Jimmie Johnson, behind the wheel of the No. 48 Hendrick Chevy, classed the field all night long to earn his second win of the season. Johnson led 501 miles of 600 mile event, making it look easy as he sailed his Chevrolet into victory lane for third time at Lowe's Motor Speedway (Charlotte 2003, The Winston 2003).
"How can you beat winning at home?"
Johnson's win is the seventh victory at the Coca-Cola 600 for team owner Rick Hendrick, and eighth of Johnson's career.
"It really was a lot of fun," Johnson said. "In some cases it's almost better to be in second or third than be out front, you really have the bull's-eye on you. There is a lot more pressure leading a race and leading that much of it. We were lucky not making any mistakes in the pits or on the track.
"Glad that we pulled it all together and had a clean day, it's just an incredible day."
It was a stellar weekend for Hendrick Motorsports and Lowe's all the way around, Kyle Busch and the No. 5 Lowe's Chevy team was also victorious in the Busch series race on Saturday.
"The employee owners at Lowe's have got to be freaking out right about now," laughed Johnson.
Michael Waltrip garnered his best and so far the only top-five finish of the season, a second place.
"We knew that we were a good team last fall," Waltrip said. "At the start of this year we couldn't find our rear ends. We changed the down force. We ran in the top five most of the day. Late in the race we got too tight. Nobody, it seemed, was going to beat Jimmie. We were confident coming here. We wanted to capitalize on a little momentum we had going in here.
"He (Johnson) was a lot better than we were. Jimmie not only led, but when people tried to overcome him with pit strategy, he overcame that too."
"We weren't going to run with the 48," commented Kenseth. "But I thought we could run with the other guys. Our car was pretty strong at the end of the race, but we didn't have anything for the 48. I thought maybe we could get to second, but we just didn't have it there at the end."
McMurray had to settle for fourth after making a plucky move to not pit during a final round of pit stops which boosted him to the front of the pack.
"We made a gutsy move, but we knew we didn't have much for the 48," said McMurray. "Johnson was good from the start/finish line pretty much all the way around to the start/finish line."
Elliott Sadler pulled off a fifth place result, after leading four times for 41 laps.

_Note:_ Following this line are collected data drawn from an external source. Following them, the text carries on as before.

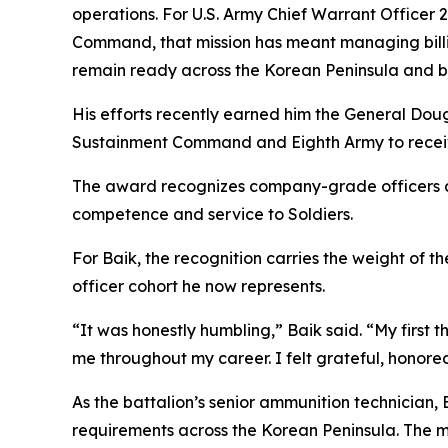
operations. For U.S. Army Chief Warrant Officer 
Command, that mission has meant managing billions
remain ready across the Korean Peninsula and 
His efforts recently earned him the General Dou
Sustainment Command and Eighth Army to receiv
The award recognizes company-grade officers and
competence and service to Soldiers.
For Baik, the recognition carries the weight of 
officer cohort he now represents.
“It was honestly humbling,” Baik said. “My firs
me throughout my career. I felt grateful, honore
As the battalion’s senior ammunition technician,
requirements across the Korean Peninsula. The mi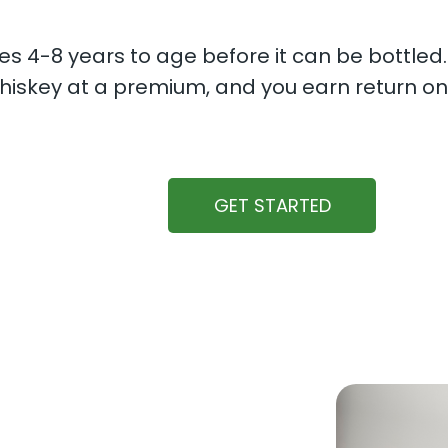
s 4-8 years to age before it can be bottled
iskey at a premium, and you earn return on
GET STARTED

"I am so proud of my guys," commented an exhausted Sadler. "I have been sick this week, we got to lap 156 on that long run and I thought there was no way I can make it. This is really good for this race team, I am so proud of my team right now."
During the first 299 laps it was the Jimmie Johnson/Elliott Sadler show at Lowe's Motor Speedway. In the first half of the race, they traded the top spot several times, as they began to lap the rest of the field. No other car could come close to Johnson and Sadler, as they paced the grid at times by over 3-seconds.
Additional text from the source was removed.